So there I was, the last minor functionality that I needed to build. When adding attribute points, I needed the child component to update the parent component’s state.

<CharCreation>              // 3. to this guy
    <Attributes>            // 2. through here
        <Attribute /> <---|
    </Attribute>          | // 1. these guys needs to
    <Gender />        <---|       propagate callbacks up
    <Difficulty />    <---|
</CharCreation>

CharCreation holds the player object to pass into the new game. So all the components must chain callbacks through their props to the top.
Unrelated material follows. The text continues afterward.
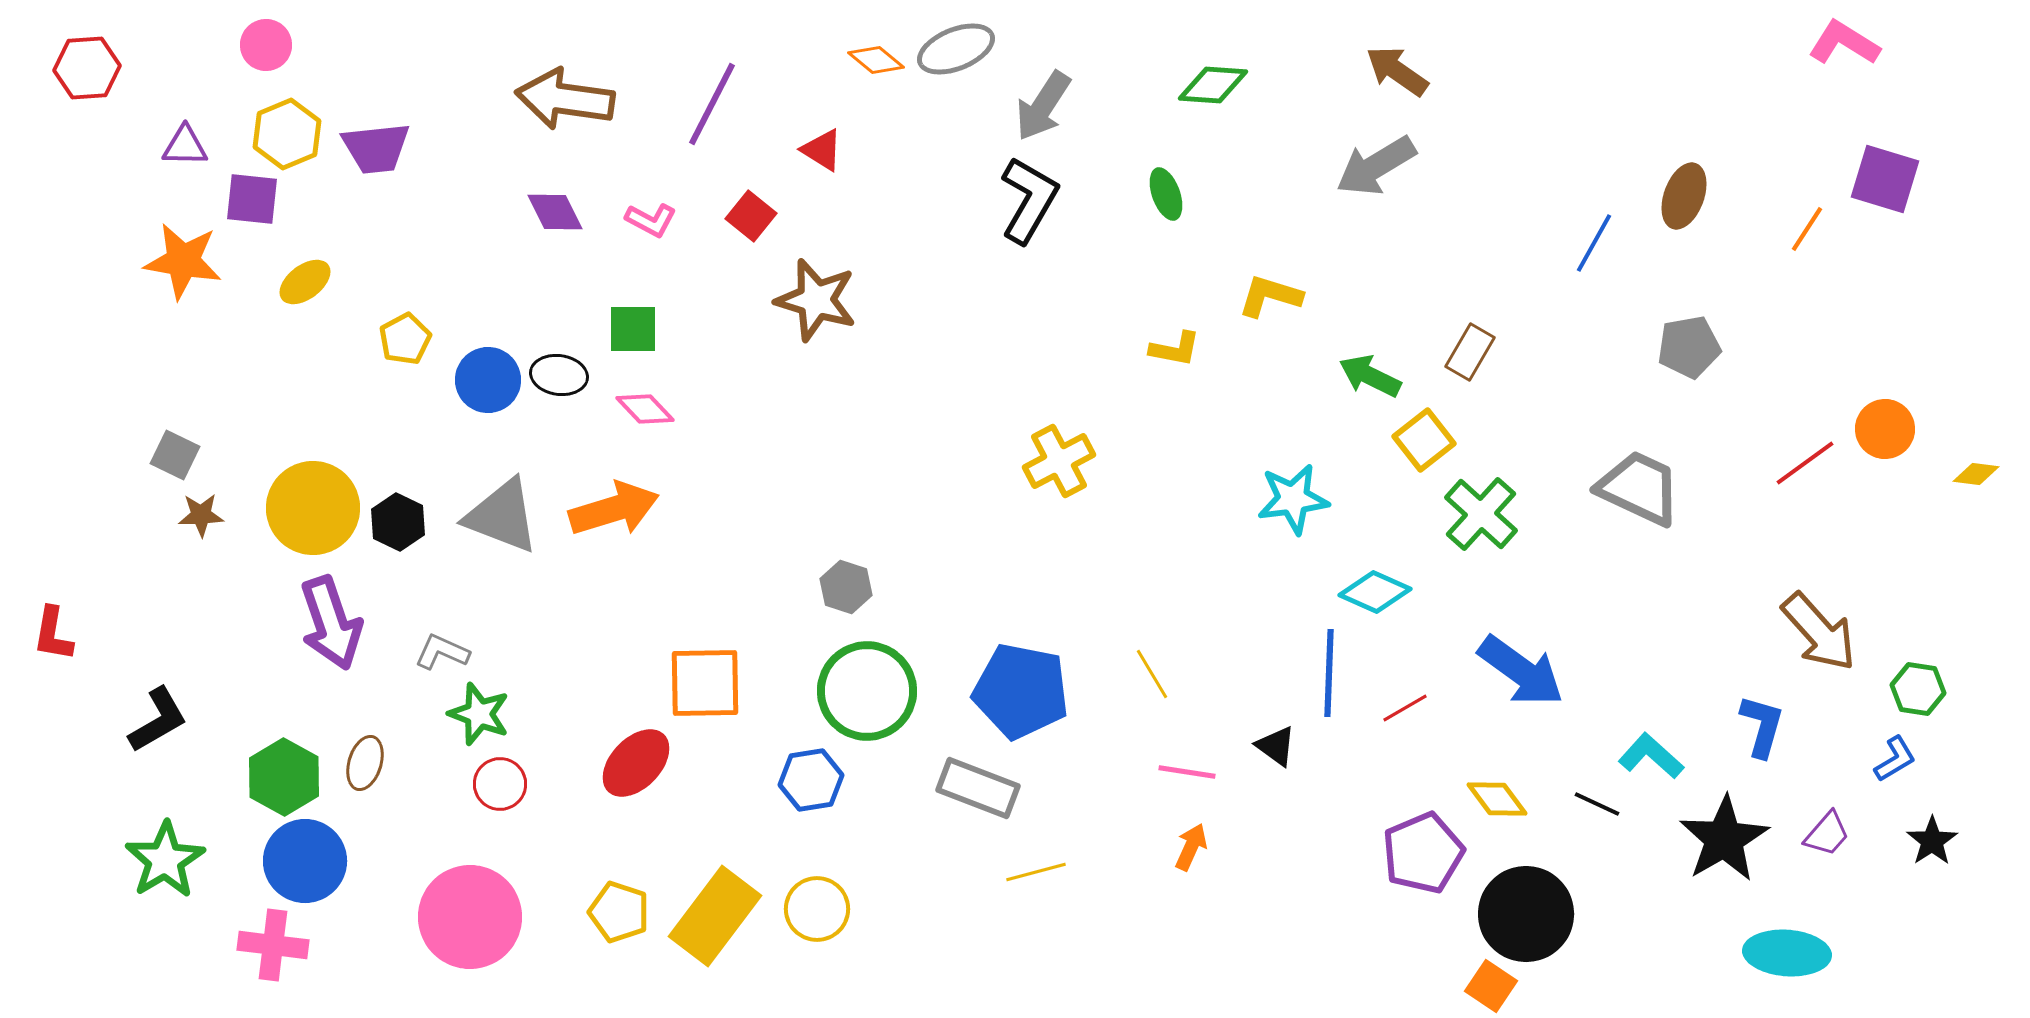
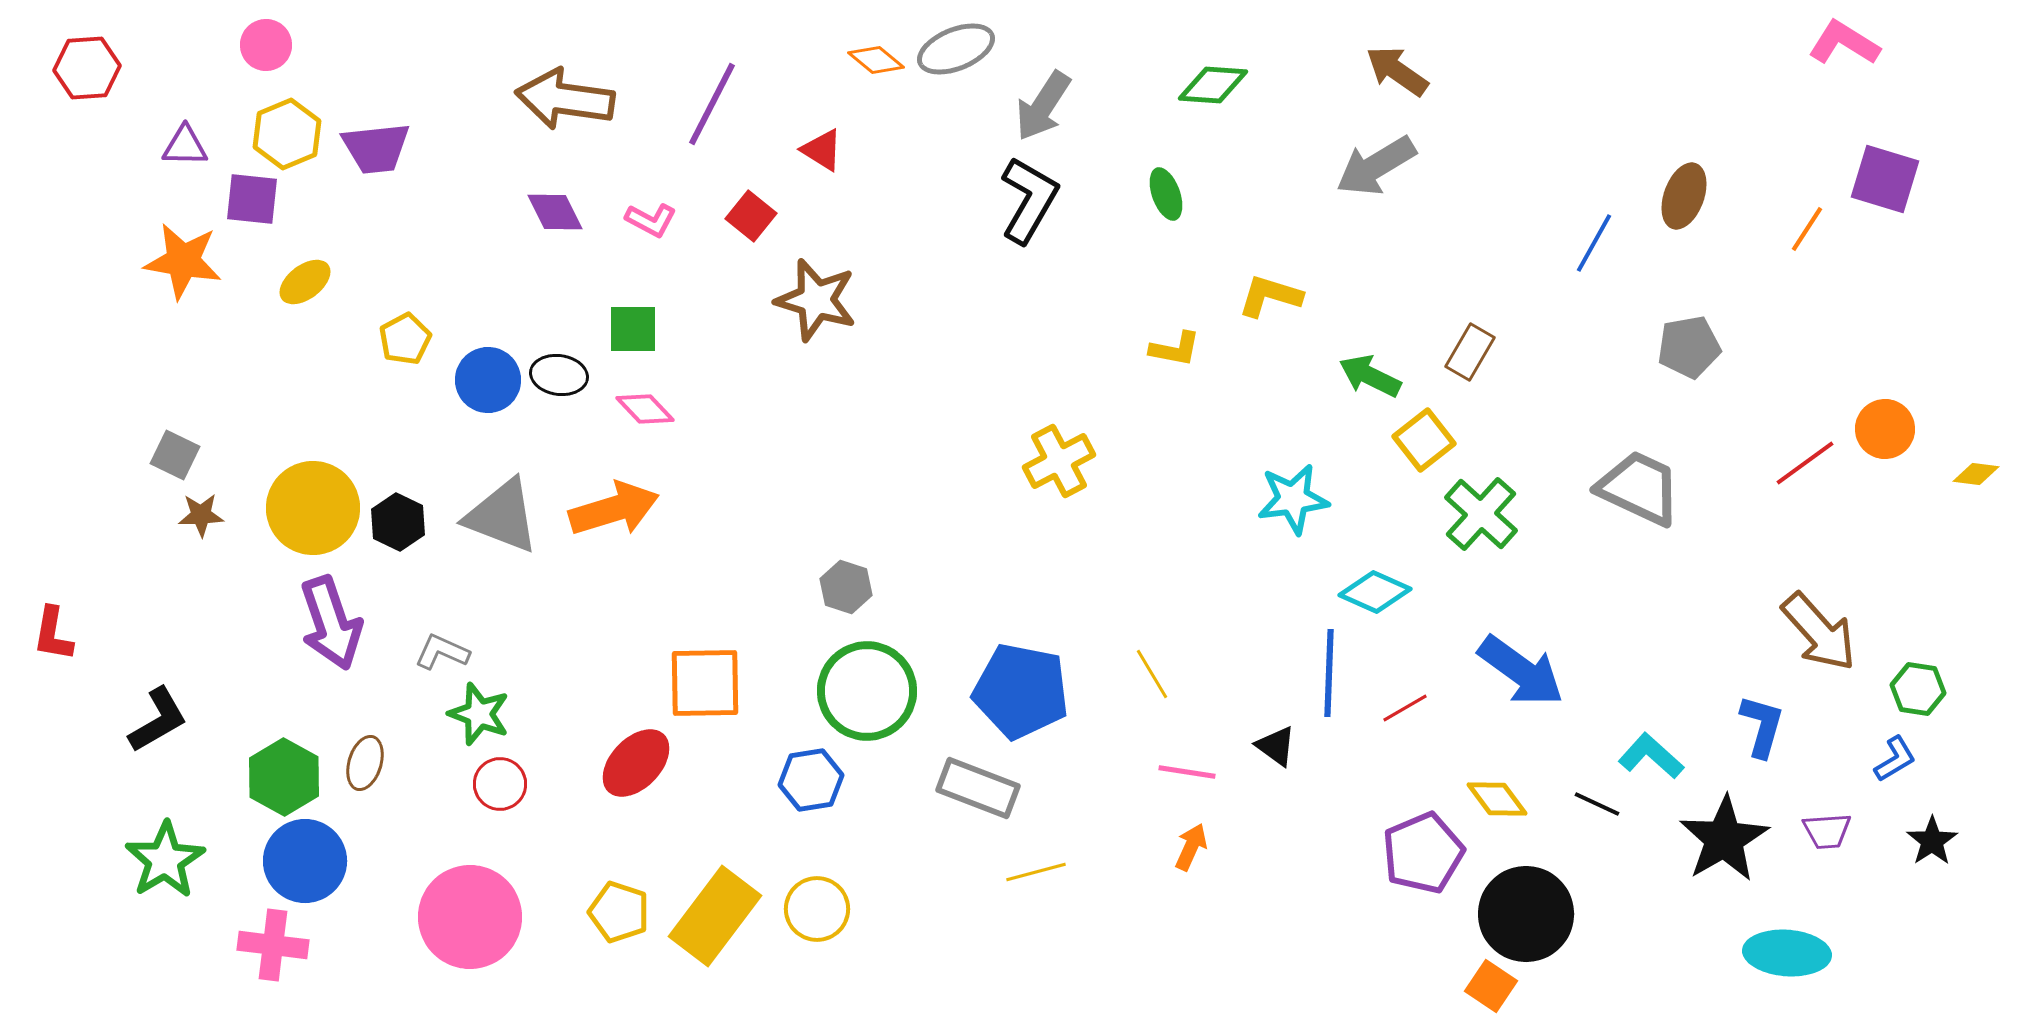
purple trapezoid at (1827, 834): moved 3 px up; rotated 45 degrees clockwise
This is what the player object roughly looks like at this point:

let player = {
    name: 'player name',
    gender: 'male, female',
    difficulty: '0-3',
    attributes: {
        Available,
        Strength,
        Dexterity,
        Constition,
        Intelligence
    }
}

So as any sensible engineer would do, I spent the next three weeks reading about flux, redux, pure functional programming, cerebralJS, elm, cycleJS. Also watched some really awesome videos on redux by the creator, Dan Abramov. What really got me was how Dan explained the concept of redux in his getting started videos. In the first 10 minutes of watching him re-create the library, I was sold on the concept of immutability and pure functions. It just felt right after a decade of OO and MVC patterns.

I then did a almost complete rewrite to use redux (inc. store provider, action creators and the whole sheebang) and migrated to es6. And am happy to say that I’ve finally got back to square one! Here’s to hoping (again) that I don’t have to do any more rewrites/refactors.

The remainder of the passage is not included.